OpenAI Releases Minecraft-Playing AI VPT

OpenAI-Releases-Minecraft-Playing-AI-VPT

To train VPT, the team first contracted players to perform specific actions in the game, creating a labelled dataset of around 2,000 hours of video

Researchers from OpenAI have open-sourced Video PreTraining (VPT), a semi-supervised learning technique for training game-playing agents. In a zero-shot setting, VPT performs tasks that agents cannot via reinforcement learning (RL) alone, and with fine-tuning is the first AI to craft a diamond pickaxe in Minecraft.

The model and several experiments were described in a paper published on arXiv. To train VPT, the team first contracted players to perform specific actions in the game, creating a labelled dataset of around 2,000 hours of video. Using this, the researchers trained an Inverse Dynamics Model (IDM) that can infer what keystrokes or mouse actions produced the action in the video. The team used this model to label around 70k hours of internet videos showing Minecraft play; this dataset was then used to pretrain a VPT foundation model. Without fine-tuning, this model could perform complex game behaviours that have previously proven impossible for RL models to learn, including multi-step crafting activities. When fine-tuned on additional contractor data, VPT learned to craft a diamond pickaxe, which can require over 24k in-game actions.

According to the OpenAI team, “VPT paves the path toward allowing agents to learn to act by watching the vast numbers of videos on the internet…While we only experiment in Minecraft, the game is very open-ended and the native human interface (mouse and keyboard) is very generic, so we believe our results bode well for other similar domains, e.g. computer usage.”

Recent research in natural language processing (NLP) and computer vision (CV) AI has shown that pretraining models on large, noisy datasets scraped from the web can produce state-of-the-art results on various downstream tasks. These large pretrained models, called foundation models, are typically fine-tuned on a relatively small task-specific dataset. In contrast, most game-playing agents are trained using RL, requiring many thousands of episodes of the agent playing the game, which can be time-consuming yet still not explore a large part of the game’s potential, especially with “open-world” games such as Minecraft.

While internet video-sharing sites like YouTube have hundreds of thousands of gameplay videos for an agent to learn from, the problem is that these videos show only the game screen, but not the control inputs which are crucial for learning. The OpenAI solution was to train an IDM to infer the control inputs given a series of video frames. To do this, the team first hired contractors to play Minecraft; during play, their video screens were recorded along with keystroke and mouse inputs. This produced a labelled dataset which was used to train the IDM.

Next, the team collected and cleaned Minecraft gameplay videos from the internet and then used the IDM to label this dataset with the inferred control inputs driving the game.

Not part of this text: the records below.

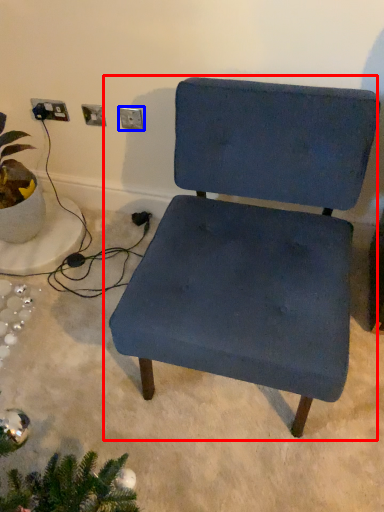 Question: Which of the following is the farthest to the observer, chair (highlighted by a red box) or electric outlet (highlighted by a blue box)?

Choices:
 (A) chair
 (B) electric outlet

Answer: (B) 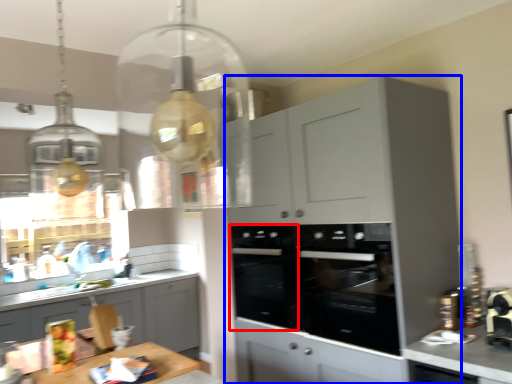 Question: Which object is closer to the camera taking this photo, oven (highlighted by a red box) or cabinetry (highlighted by a blue box)?

Choices:
 (A) oven
 (B) cabinetry

Answer: (B) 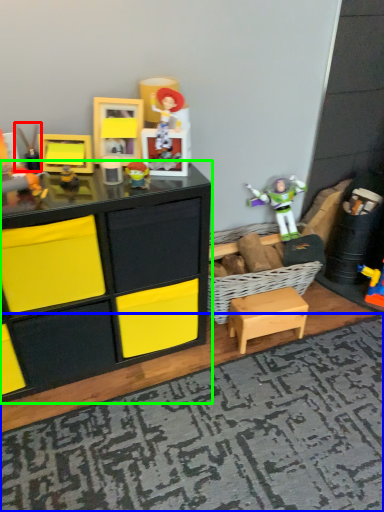 Question: Which is nearer to the toy (highlighted by a red box)? mat (highlighted by a blue box) or chest of drawers (highlighted by a green box).

Choices:
 (A) mat
 (B) chest of drawers

Answer: (B) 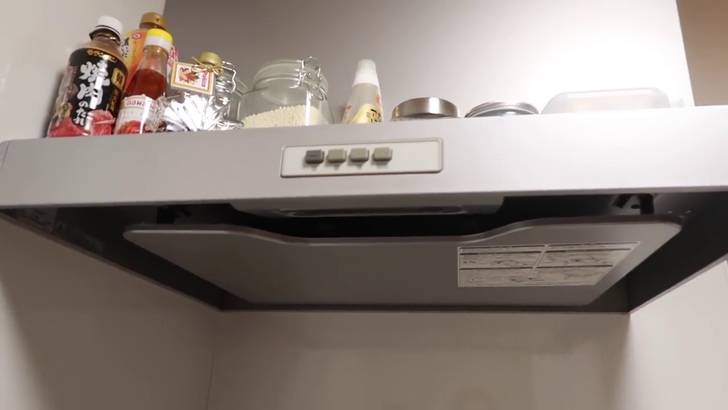 You are a GUI agent. You are given a task and a screenshot of the screen. Output one action in this format:
    pyautogui.click(x=<x>, y=<y>)
    Task: Click on the glass lid
    
    Given the screenshot: What is the action you would take?
    pyautogui.click(x=285, y=63)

This larger dataset was used to train the VPT foundation model using “standard behavioural cloning.” Behavioural cloning is a form of imitation learning, where an agent is trained on another agent’s observed states and actions (usually a human teacher) and learns to estimate the teacher’s own policy. In contrast with RL, behavioural cloning does not require the learning agent to interact with the environment directly.

In addition to releasing the VPT code and model weights, OpenAI has partnered with this year’s MineRL NeurIPS competition. This competition offers prizes to teams who train agents that can perform tasks in the MineRL Benchmark for Agents that Solve Almost-Lifelike Tasks (MineRL BASALT). Besides OpenAI, several other large tech companies are supporting AI research efforts using Minecraft as a platform. In 2019, InfoQ covered Meta’s open-source CraftAssist framework for building bots to assist players in the game. More recently, NVIDIA open-sourced MineDojo, a framework for embodied agent research in Minecraft. The VPT code and models are available on GitHub.